The number of large urban areas, or census metropolitan centres (CMAs), with populations greater than 100,000 in 2021 was 41. That compares to just 35 at the time of the last census.

A CMA, according to Statistics Canada, is counted by counting one or more municipalities that are centered on a downtown core. To be considered a CMA, the large urban area must have a population of more than 100,000 with at least 50,000 people living in the downtown core. 

Of the six new CMAs, none were in Ontario, Canada's most populous province. Three were in B.C., including Kamloops, Chilliwack and Nanaimo. The others were Fredericton, Drummondville, Que., and Red Deer, Alta. 

Resort areas such as Squamish, B.C., Canmore, Alta. and the Ontario towns of Wasaga Beach and Collingwood were among the fastest growing towns in Canada.

Toronto remains Canada's most populous CMA with 6,202,225 residents, with Montreal coming second at 4,291,732, followed by Vancouver with 2,642,825 people.

From 2016 to 2021, the CMAs fo Toronto and Montreal grew at the same pace of 4.6 per cent. Toronto's pace of growth, however, was slower compared to what was seen in the 2016 census, when Toronto grew at a rate of 6.2 per cent. Montreal, by comparison, grew slightly faster than the 4.2 per cent growth rate recorded in the last census.

While the growth of Canada's two largest CMAs was below the national average of 5.2 per cent, they received a record number of permanent or temporary immigrants compared to previous years. 

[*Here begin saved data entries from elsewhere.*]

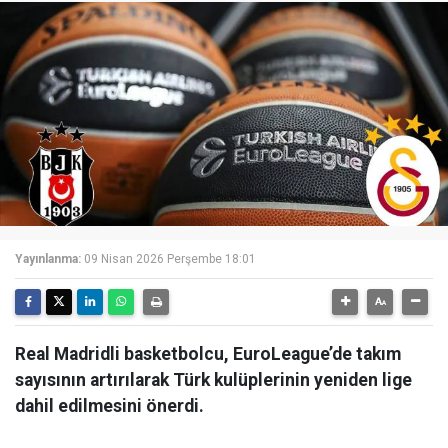
Yayınlanma:
09 Nisan 2026 Perşembe 18:01
Real Madridli basketbolcu, EuroLeague’de takım
sayısının artırılarak Türk kulüplerinin yeniden lige
dahil edilmesini önerdi.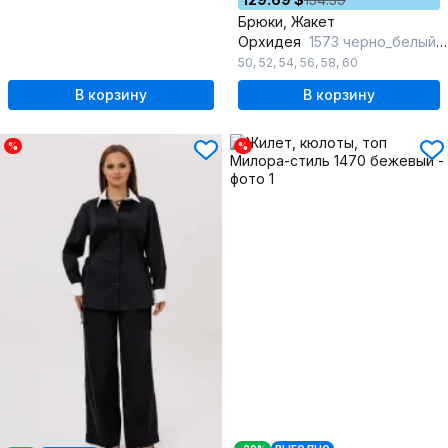
Брюки, Жакет
Орхидея
1573 черно_белый_горох_черный
50
,
52
,
54
,
56
,
58
,
60
В корзину
В корзину
%
%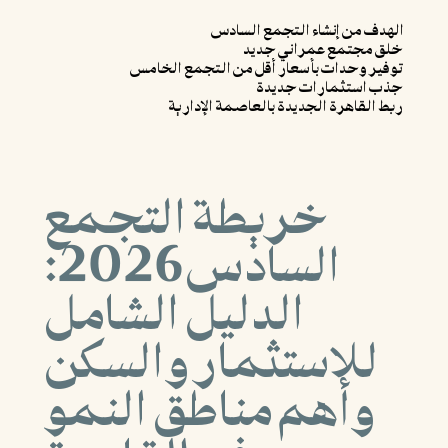
الهدف من إنشاء التجمع السادس
خلق مجتمع عمراني جديد
توفير وحدات بأسعار أقل من التجمع الخامس
جذب استثمارات جديدة
ربط القاهرة الجديدة بالعاصمة الإدارية
خريطة التجمع
السادس 2026:
الدليل الشامل
للاستثمار والسكن
وأهم مناطق النمو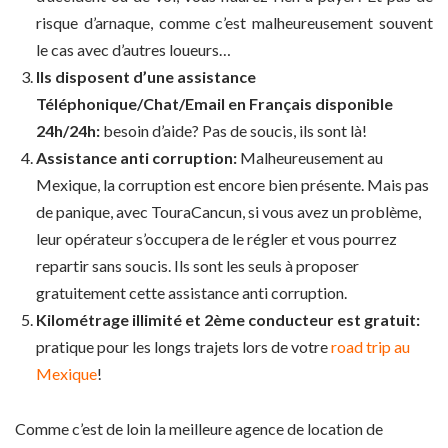
risque d’arnaque, comme c’est malheureusement souvent
le cas avec d’autres loueurs…
Ils disposent d’une assistance
Téléphonique/Chat/Email en Français disponible
24h/24h:
besoin d’aide? Pas de soucis, ils sont là!
Assistance anti corruption:
Malheureusement au
Mexique, la corruption est encore bien présente. Mais pas
de panique, avec TouraCancun, si vous avez un problème,
leur opérateur s’occupera de le régler et vous pourrez
repartir sans soucis. Ils sont les seuls à proposer
gratuitement cette assistance anti corruption.
Kilométrage illimité et 2ème conducteur est gratuit:
pratique pour les longs trajets lors de votre
road trip au
Mexique
!
Comme c’est de loin la meilleure agence de location de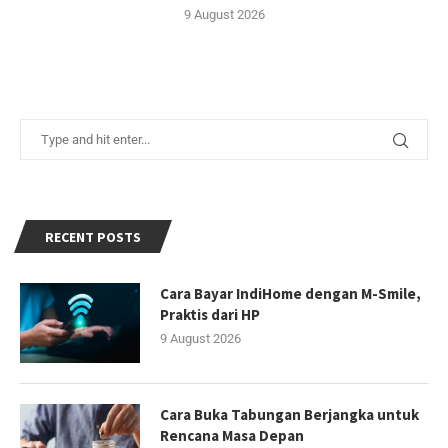
9 August 2026
RECENT POSTS
Cara Bayar IndiHome dengan M-Smile,
Praktis dari HP
9 August 2026
Cara Buka Tabungan Berjangka untuk
Rencana Masa Depan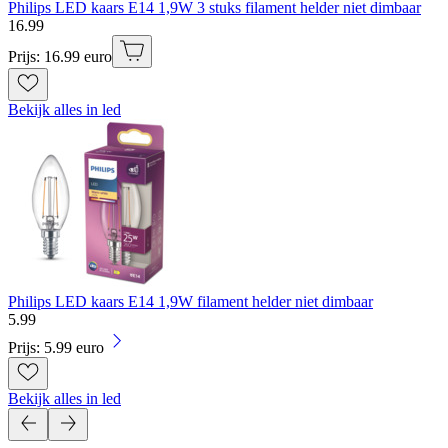
Philips LED kaars E14 1,9W 3 stuks filament helder niet dimbaar
16
.
99
Prijs: 16.99 euro
Bekijk alles in led
Philips LED kaars E14 1,9W filament helder niet dimbaar
5
.
99
Prijs: 5.99 euro
Bekijk alles in led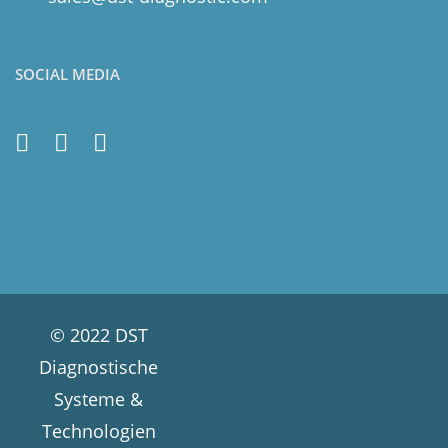
SOCIAL MEDIA
© 2022 DST
Diagnostische
Systeme &
Technologien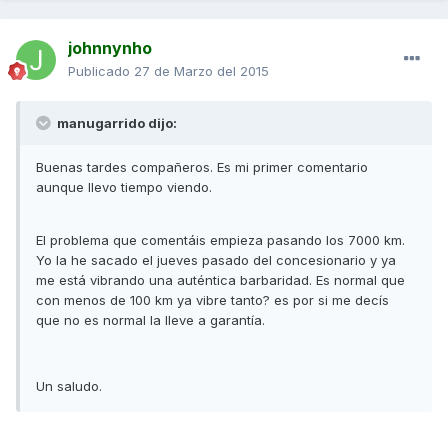
johnnynho
Publicado
27 de Marzo del 2015
manugarrido dijo:
Buenas tardes compañeros. Es mi primer comentario
aunque llevo tiempo viendo.
El problema que comentáis empieza pasando los 7000 km.
Yo la he sacado el jueves pasado del concesionario y ya
me está vibrando una auténtica barbaridad. Es normal que
con menos de 100 km ya vibre tanto? es por si me decís
que no es normal la lleve a garantía.
Un saludo.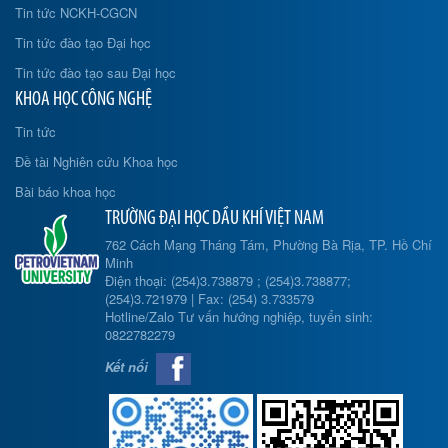
Tin tức NCKH-CGCN
Tin tức đào tạo Đại học
Tin tức đào tạo sau Đại học
KHOA HỌC CÔNG NGHỆ
Tin tức
Đề tài Nghiên cứu Khoa học
Bài báo khoa học
TRƯỜNG ĐẠI HỌC DẦU KHÍ VIỆT NAM
762 Cách Mạng Tháng Tám, Phường Bà Rịa, TP. Hồ Chí
Minh
Điện thoại: (254)3.738879 ; (254)3.738877;
(254)3.721979 | Fax: (254) 3.733579
Hotline/Zalo Tư vấn hướng nghiệp, tuyển sinh:
0822782279
Kết nối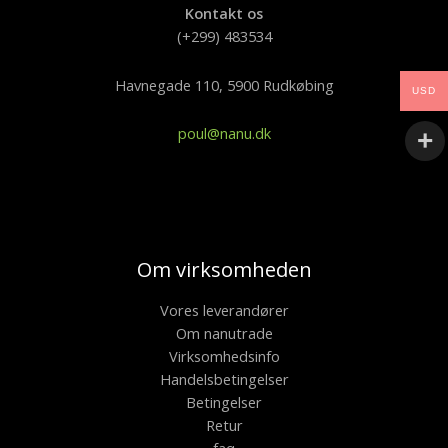
Kontakt os
(+299) 483534
Havnegade 110, 5900 Rudkøbing
USD
poul@nanu.dk
Om virksomheden
Vores leverandører
Om nanutrade
Virksomhedsinfo
Handelsbetingelser
Betingelser
Retur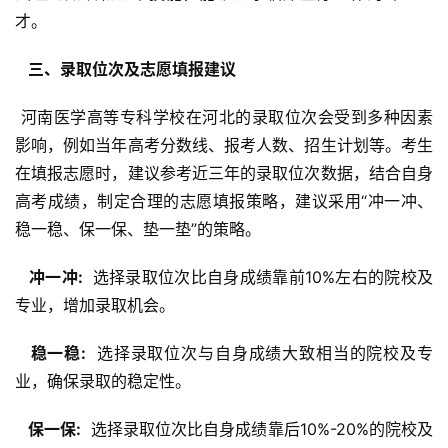
才。
  三、录取位次及志愿填报建议 
 河南医学高等专科学校在河北的录取位次会受到多种因素
影响，例如当年高考分数线、报考人数、招生计划等。考生
在填报志愿时，建议参考近三年的录取位次数据，结合自身
高考成绩，制定合理的志愿填报策略，建议采用“冲一冲、
稳一稳、保一保、垫一垫”的策略。
  冲一冲: 
 选择录取位次比自身成绩靠前10%左右的院校及
专业，增加录取机会。
  稳一稳: 
 选择录取位次与自身成绩大致相当的院校及专
业，确保录取的稳定性。
  保一保: 
 选择录取位次比自身成绩靠后10%-20%的院校及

The three other Canadian CMAs with a population over one million in 2021 are: Ottawa–Gatineau at 1,488,307, marking a rise to fourth place again after temporarily losing that title in 2016 to Calgary; Calgary, which now has a population of 1,481,806; and Edmonton, with a population of 1,418,118.


  • This story has been updated. The natural increase ( the difference between the number of births and deaths) fell from a rate of 0.3 per cent in 2016 to just 0.1 per cent in 2021. An earlier version of this story contained incorrect information.